*** Data shown Section Begins ***

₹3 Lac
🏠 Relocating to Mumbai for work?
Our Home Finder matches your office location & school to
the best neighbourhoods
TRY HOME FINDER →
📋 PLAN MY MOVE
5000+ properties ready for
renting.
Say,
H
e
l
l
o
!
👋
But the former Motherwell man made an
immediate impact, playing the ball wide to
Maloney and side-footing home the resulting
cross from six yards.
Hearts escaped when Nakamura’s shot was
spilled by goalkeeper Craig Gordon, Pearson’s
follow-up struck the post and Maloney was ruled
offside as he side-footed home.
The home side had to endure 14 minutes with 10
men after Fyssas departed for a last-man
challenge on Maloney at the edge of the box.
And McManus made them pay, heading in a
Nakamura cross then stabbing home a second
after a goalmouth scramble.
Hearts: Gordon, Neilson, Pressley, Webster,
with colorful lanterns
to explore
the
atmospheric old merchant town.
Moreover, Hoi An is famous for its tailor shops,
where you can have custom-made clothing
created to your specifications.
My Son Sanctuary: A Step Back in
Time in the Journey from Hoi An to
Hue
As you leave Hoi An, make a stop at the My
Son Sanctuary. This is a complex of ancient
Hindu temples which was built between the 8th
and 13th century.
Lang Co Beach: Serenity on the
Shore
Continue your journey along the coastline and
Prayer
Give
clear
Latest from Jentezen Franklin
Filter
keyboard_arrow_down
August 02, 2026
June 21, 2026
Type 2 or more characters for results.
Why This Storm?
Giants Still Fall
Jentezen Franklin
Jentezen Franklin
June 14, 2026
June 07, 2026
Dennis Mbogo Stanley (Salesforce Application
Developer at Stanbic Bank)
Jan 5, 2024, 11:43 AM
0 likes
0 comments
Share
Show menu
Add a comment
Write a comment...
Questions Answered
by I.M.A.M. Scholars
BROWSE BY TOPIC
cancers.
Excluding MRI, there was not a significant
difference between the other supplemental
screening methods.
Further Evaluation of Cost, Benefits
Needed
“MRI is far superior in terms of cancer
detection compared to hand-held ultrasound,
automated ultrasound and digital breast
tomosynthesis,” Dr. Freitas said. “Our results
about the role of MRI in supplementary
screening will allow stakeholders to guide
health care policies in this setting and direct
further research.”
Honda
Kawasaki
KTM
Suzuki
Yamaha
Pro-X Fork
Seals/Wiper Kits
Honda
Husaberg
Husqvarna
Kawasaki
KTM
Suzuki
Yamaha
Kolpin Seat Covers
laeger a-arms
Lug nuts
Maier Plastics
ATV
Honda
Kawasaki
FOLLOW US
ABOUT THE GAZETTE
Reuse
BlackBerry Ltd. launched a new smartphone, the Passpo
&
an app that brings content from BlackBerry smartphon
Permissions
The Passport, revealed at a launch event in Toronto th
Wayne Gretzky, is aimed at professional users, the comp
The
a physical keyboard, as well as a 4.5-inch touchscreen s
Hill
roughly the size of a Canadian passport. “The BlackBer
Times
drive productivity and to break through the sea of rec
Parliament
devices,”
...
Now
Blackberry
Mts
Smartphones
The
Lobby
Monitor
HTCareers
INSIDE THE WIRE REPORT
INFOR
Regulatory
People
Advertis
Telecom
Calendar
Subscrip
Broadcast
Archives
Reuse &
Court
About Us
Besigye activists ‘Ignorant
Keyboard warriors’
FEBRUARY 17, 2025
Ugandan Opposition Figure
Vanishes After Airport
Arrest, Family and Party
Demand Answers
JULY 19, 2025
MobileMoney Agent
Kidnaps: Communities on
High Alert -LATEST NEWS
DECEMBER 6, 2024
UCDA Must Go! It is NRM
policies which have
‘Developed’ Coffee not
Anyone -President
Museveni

*** Data shown Section Ends ***

What needs to be done → Return the whole of the data, character for character.

Expected answer →
₹3 Lac
🏠 Relocating to Mumbai for work?
Our Home Finder matches your office location & school to
the best neighbourhoods
TRY HOME FINDER →
📋 PLAN MY MOVE
5000+ properties ready for
renting.
Say,
H
e
l
l
o
!
👋
But the former Motherwell man made an
immediate impact, playing the ball wide to
Maloney and side-footing home the resulting
cross from six yards.
Hearts escaped when Nakamura’s shot was
spilled by goalkeeper Craig Gordon, Pearson’s
follow-up struck the post and Maloney was ruled
offside as he side-footed home.
The home side had to endure 14 minutes with 10
men after Fyssas departed for a last-man
challenge on Maloney at the edge of the box.
And McManus made them pay, heading in a
Nakamura cross then stabbing home a second
after a goalmouth scramble.
Hearts: Gordon, Neilson, Pressley, Webster,
with colorful lanterns
to explore
the
atmospheric old merchant town.
Moreover, Hoi An is famous for its tailor shops,
where you can have custom-made clothing
created to your specifications.
My Son Sanctuary: A Step Back in
Time in the Journey from Hoi An to
Hue
As you leave Hoi An, make a stop at the My
Son Sanctuary. This is a complex of ancient
Hindu temples which was built between the 8th
and 13th century.
Lang Co Beach: Serenity on the
Shore
Continue your journey along the coastline and
Prayer
Give
clear
Latest from Jentezen Franklin
Filter
keyboard_arrow_down
August 02, 2026
June 21, 2026
Type 2 or more characters for results.
Why This Storm?
Giants Still Fall
Jentezen Franklin
Jentezen Franklin
June 14, 2026
June 07, 2026
Dennis Mbogo Stanley (Salesforce Application
Developer at Stanbic Bank)
Jan 5, 2024, 11:43 AM
0 likes
0 comments
Share
Show menu
Add a comment
Write a comment...
Questions Answered
by I.M.A.M. Scholars
BROWSE BY TOPIC
cancers.
Excluding MRI, there was not a significant
difference between the other supplemental
screening methods.
Further Evaluation of Cost, Benefits
Needed
“MRI is far superior in terms of cancer
detection compared to hand-held ultrasound,
automated ultrasound and digital breast
tomosynthesis,” Dr. Freitas said. “Our results
about the role of MRI in supplementary
screening will allow stakeholders to guide
health care policies in this setting and direct
further research.”
Honda
Kawasaki
KTM
Suzuki
Yamaha
Pro-X Fork
Seals/Wiper Kits
Honda
Husaberg
Husqvarna
Kawasaki
KTM
Suzuki
Yamaha
Kolpin Seat Covers
laeger a-arms
Lug nuts
Maier Plastics
ATV
Honda
Kawasaki
FOLLOW US
ABOUT THE GAZETTE
Reuse
BlackBerry Ltd. launched a new smartphone, the Passpo
&
an app that brings content from BlackBerry smartphon
Permissions
The Passport, revealed at a launch event in Toronto th
Wayne Gretzky, is aimed at professional users, the comp
The
a physical keyboard, as well as a 4.5-inch touchscreen s
Hill
roughly the size of a Canadian passport. “The BlackBer
Times
drive productivity and to break through the sea of rec
Parliament
devices,”
...
Now
Blackberry
Mts
Smartphones
The
Lobby
Monitor
HTCareers
INSIDE THE WIRE REPORT
INFOR
Regulatory
People
Advertis
Telecom
Calendar
Subscrip
Broadcast
Archives
Reuse &
Court
About Us
Besigye activists ‘Ignorant
Keyboard warriors’
FEBRUARY 17, 2025
Ugandan Opposition Figure
Vanishes After Airport
Arrest, Family and Party
Demand Answers
JULY 19, 2025
MobileMoney Agent
Kidnaps: Communities on
High Alert -LATEST NEWS
DECEMBER 6, 2024
UCDA Must Go! It is NRM
policies which have
‘Developed’ Coffee not
Anyone -President
Museveni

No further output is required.